Please note this is an 18+ event

We’re delighted to be working with Slim Cessna’s Auto Club for the first time – plus guest Breadfoot!

In September 2016, Slim Cessna’s Auto Club released their new album, The Commandments According to SCAC. It has been 24 years since Slim Cessna parted ways with The Denver Gentlemen, that grand progenitor of the peculiar strain of Gothic Americana unique to the Mile High City, to form Slim Cessna’s Auto Club with a group of talented peers.

Many bands with a long and successful run like that would stick close to its roots. But rather than rest on well-earned laurels, the Auto Club challenged itself to break with well-worn modes of operating for the new record.

Wallace Stenger may have captured the spirit of the west in his 1971 novel Angle of Repose. Jim Thompson surely exposed the lurid underbelly of the Western experience. Cormac McCarthy definitely evoked the conflicted, tortured spirit of small town life on the frontier. William Faulkner and Flannery O’Connor informed all of them with a humour and soulfulness. It is that literary tradition that imbues the harrowing and celebratory sound and riveting stories of Slim Cessna’s Auto Club. And for a full 20 years it was largely in that realm of art that the Auto Club revelled and garnered a loyal cult following well beyond the boundaries of The Queen City of the Plains.

But no band can be satisfied with treading the same territory that it helped to define forever. The Commandments According to SCAC will be the first full-length album of original material released on the Auto Club’s own imprint, SCACUNINCORPORATED.

The title evokes the themes of cosmic punishment and redemption that have served the band’s songwriting engine so well in the past. But this set of songs sounds more hopeful and expansive, a quality that was always there but this time out the brighter sides of the songwriting are emphasised.
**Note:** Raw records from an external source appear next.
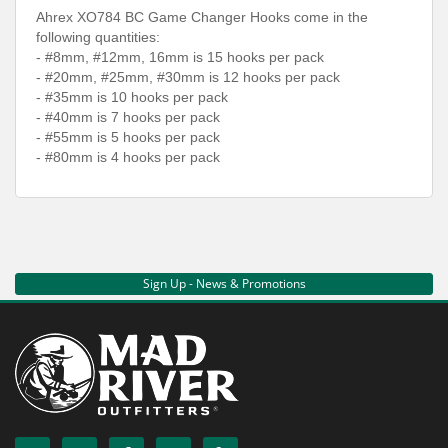
Ahrex XO784 BC Game Changer Hooks come in the
following quantities:
- #8mm, #12mm, 16mm is 15 hooks per pack
- #20mm, #25mm, #30mm is 12 hooks per pack
- #35mm is 10 hooks per pack
- #40mm is 7 hooks per pack
- #55mm is 5 hooks per pack
- #80mm is 4 hooks per pack
Sign Up - News & Promotions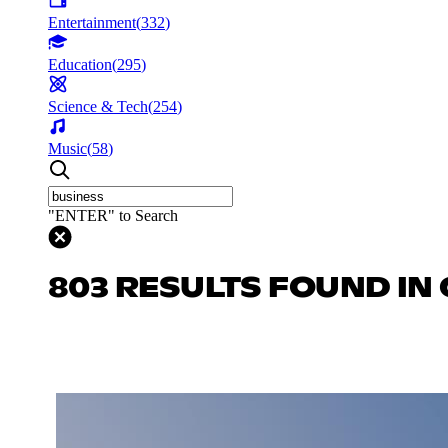
Entertainment
(
332
)
Education
(
295
)
Science & Tech
(
254
)
Music
(
58
)
"ENTER" to Search
803 RESULTS FOUND IN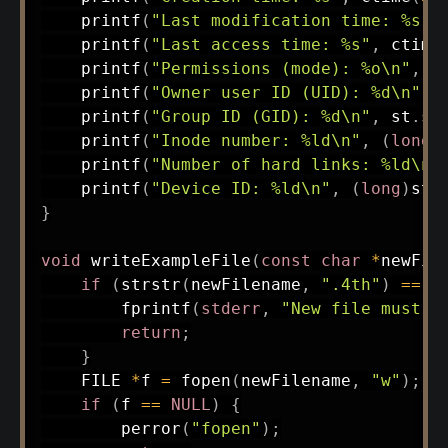
printf
(
"Last modification time: %s"
,
printf
(
"Last access time: %s"
,
ctime
printf
(
"Permissions (mode): %o\n"
,
 s
printf
(
"Owner user ID (UID): %d\n"
,
 
printf
(
"Group ID (GID): %d\n"
,
 st
.
st
printf
(
"Inode number: %ld\n"
,
(
long
)
printf
(
"Number of hard links: %ld\n"
printf
(
"Device ID: %ld\n"
,
(
long
)
st
.
}
void
writeExampleFile
(
const
char
*
newFil
if
(
strstr
(
newFilename
,
".4th"
)
==
N
fprintf
(
stderr
,
"New file must h
return
;
}
    FILE 
*
f 
=
fopen
(
newFilename
,
"w"
)
;
if
(
f 
==
NULL
)
{
perror
(
"fopen"
)
;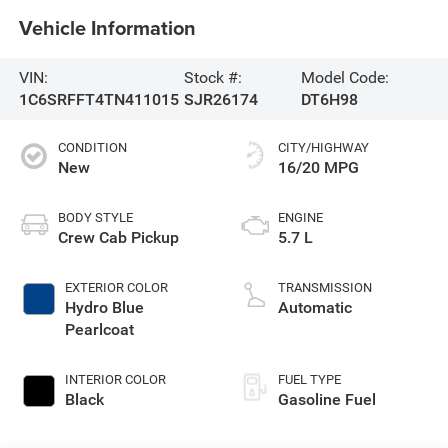
Vehicle Information
VIN:
Stock #:
Model Code:
1C6SRFFT4TN411015
SJR26174
DT6H98
CONDITION
CITY/HIGHWAY
New
16/20 MPG
BODY STYLE
ENGINE
Crew Cab Pickup
5.7 L
EXTERIOR COLOR
TRANSMISSION
Hydro Blue
Automatic
Pearlcoat
INTERIOR COLOR
FUEL TYPE
Black
Gasoline Fuel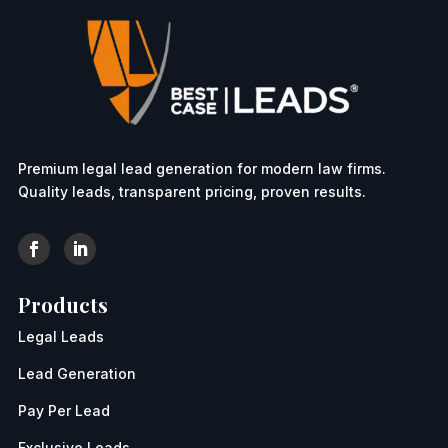
Premium legal lead generation for modern law firms.
Quality leads, transparent pricing, proven results.
Products
Legal Leads
Lead Generation
Pay Per Lead
Exclusive Leads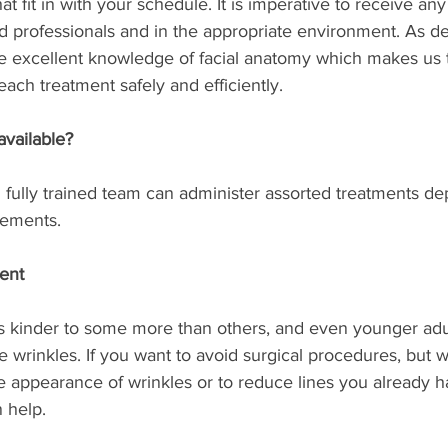
at fit in with your schedule. It is imperative to receive an
ied professionals and in the appropriate environment. As de
e excellent knowledge of facial anatomy which makes us t
each treatment safely and efficiently.
available?
fully trained team can administer assorted treatments d
rements.
ment
s kinder to some more than others, and even younger adu
 wrinkles. If you want to avoid surgical procedures, but w
e appearance of wrinkles or to reduce lines you already ha
 help.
Hints of this saw early full-flown expression on 2008’s Cipher and Unentitled from 2011.

With The Commandments, however, the Auto Club seems to step forward into the promise of its own possibilities. It remains capable of the heady darkness and celebratory intensity with which it made its name.

Now that charmingly dusky and spare sound breathes with a color and delicacy of feeling that perhaps sat in the background in times past. Maybe it’s partly due to the greater creative contributions from longtime collaborator Rebecca Vera and The Peeler or the inclusion of upright bass player Ian O’ Dougherty. But the core of the band’s songwriting and sound is anchored firmly in the vision of Slim, Munly Munly and Lord Dwight Pentacost.

Whatever the true source of this transformation, The Commandments According to SCAC sounds like a band marshalling its creative inspiration to mark out a new chapter of its existence. When you get to see the Auto Club tour following the album’s release, you’ll get to see an already mighty band reinvigorated by this new spirit as well as by the fire that has long burned in its collective belly.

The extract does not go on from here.